In Act II, Scene ii…Petruchio announces that he must leave at once because of business pressures.  Immediately we sense the special tension of the “delayed consummation” motif that permeates Othello…(Nutall)
The play is also engaging because it is a love story. Kate and Petruchio grow to love each other.  There is a fondness and caring in many exchanges later in the play; and this unusual couple is one of the rare examples of marital harmony in Shakespeare.  Only the Macbeths before their fall, the Caesars, and the Brutuses come to mind.

Kate’s long last soliloquy in which she sings the praises of female submission has been debated for centuries.  On the surface it is a song in praise of men and marriage – “the greatest defense of Christian monogamy ever written” said Germaine Greer.
Thy husband is thy lord, thy life, thy keeper,/Thy head, they sovereign…/Place your hands below your husband’s foot:/In token of which duty, if he please/My hand is ready; may it do him ease
Kate goes on to say that women are different from men – their bodies are soft and pliable, and their hearts and souls are no different:
But that our soft conditions and our hearts/Should well agree with our external parts…
Many feminist critics have railed against this passage and the play as a whole because of what they consider to be these outlandish sentiments of a male-dominated world and of a bitter misogynist, Shakespeare.  Petruchio is his instrument for female torture, submission, and confinement, and in his celebration of it shows, despite his finer instincts, is a troglodyte.

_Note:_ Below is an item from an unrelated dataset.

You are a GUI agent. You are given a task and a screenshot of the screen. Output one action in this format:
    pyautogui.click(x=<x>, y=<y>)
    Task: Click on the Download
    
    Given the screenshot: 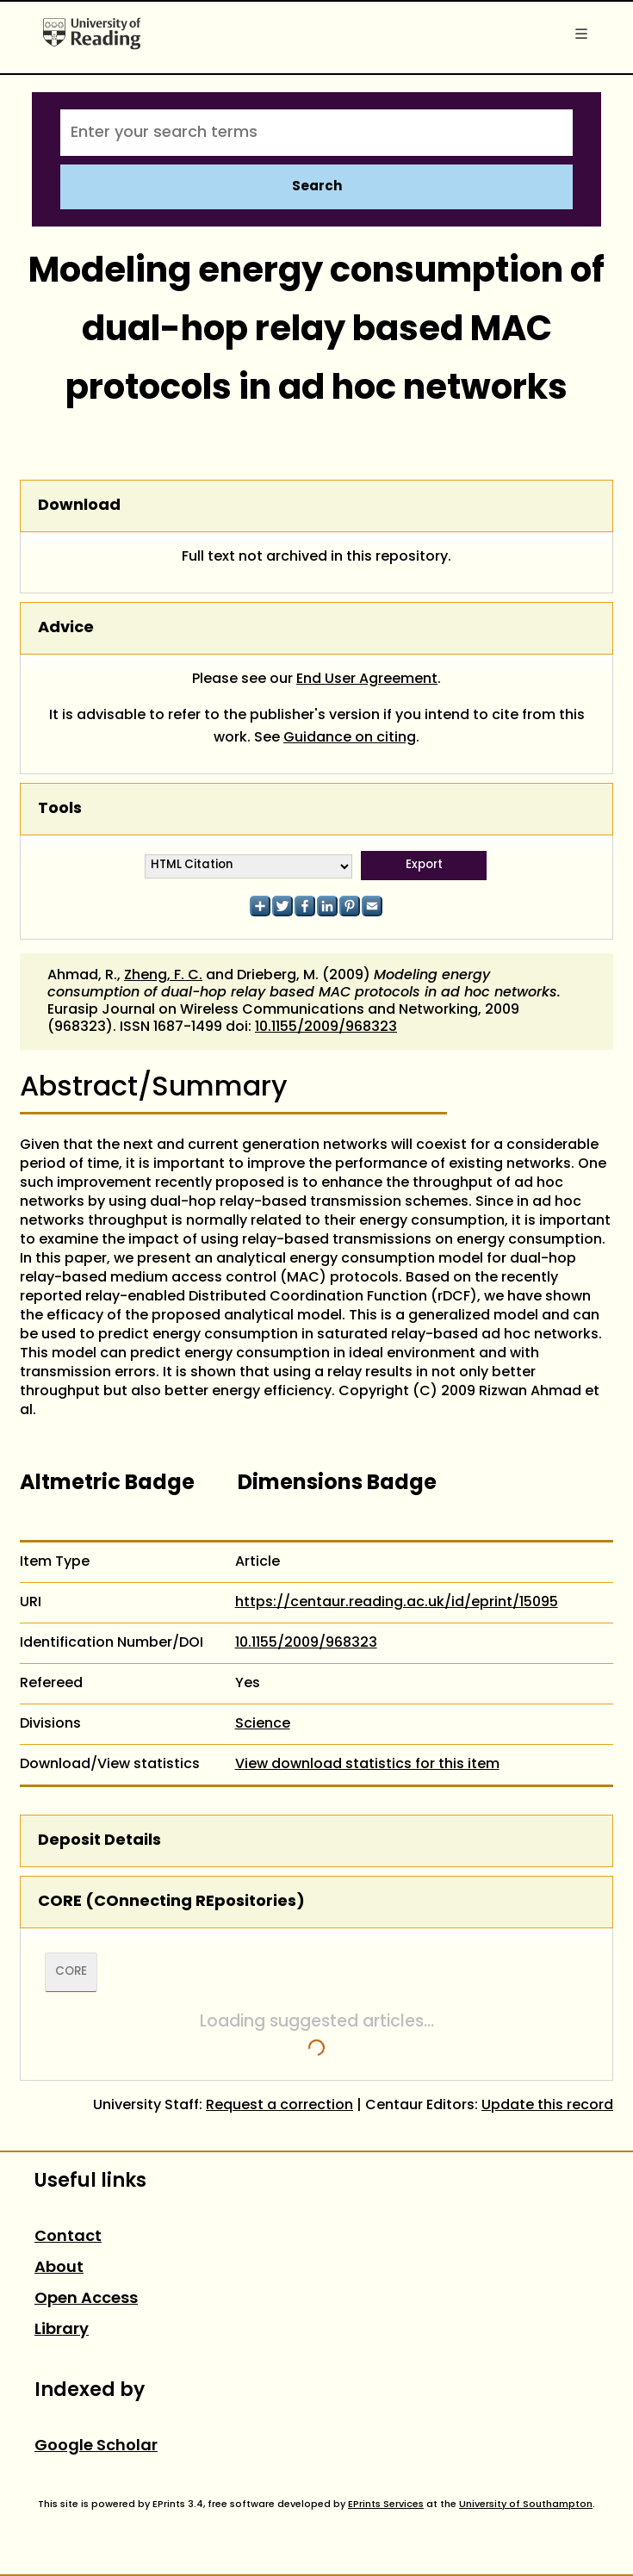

Others, like Bloom, have said nothing of the sort.  This last passage is a cunning one, and Kate knows very well what she is doing:
One would have to be very literal-minded indeed not to hear the delicious irony that is Kate’s undersong, centered on the great line “I am asham’d that women are so simple”. It requires a very good actress to deliver this set piece properly, and a better director than we tend to have now, if the actress is to be given her full chance, for she is advising women how to rule absolutely while feigning obedience [italics mine]  (Harold Bloom, Shakespeare, The Invention of the Human).
Nuttall disagrees, saying that the passage should be played straight, for it is the prevailing philosophy of the times. As he has stated above, Kate’s subservience, although derived in part from prevailing social mores, is really a willing offering to Petruchio, her psychological and sexual savior.

Both Kate and Petruchio and George and Martha drive off into the sunset to live life happily ever after; but we only believe that the former will succeed.  At the end of Who’s Afraid of Virginia Woolf, we are not so sure that George and Martha, having stripped each other to the marrow, will reconstruct their life in a more understanding and loving way.  There is the nagging thought that since they fought, scrapped, and wounded each other for decades, they will continue to do so in the end. 

Although we may wonder for a moment whether Petruchio, given his easy command over women (Kate herself makes reference to his ‘thousands of lovers’), will be a one-woman man, we at least have reason to believe that he will.  As far as Kate is concerned, there is no doubt that she has found her social, sexual, intellectual equal and psychological mate.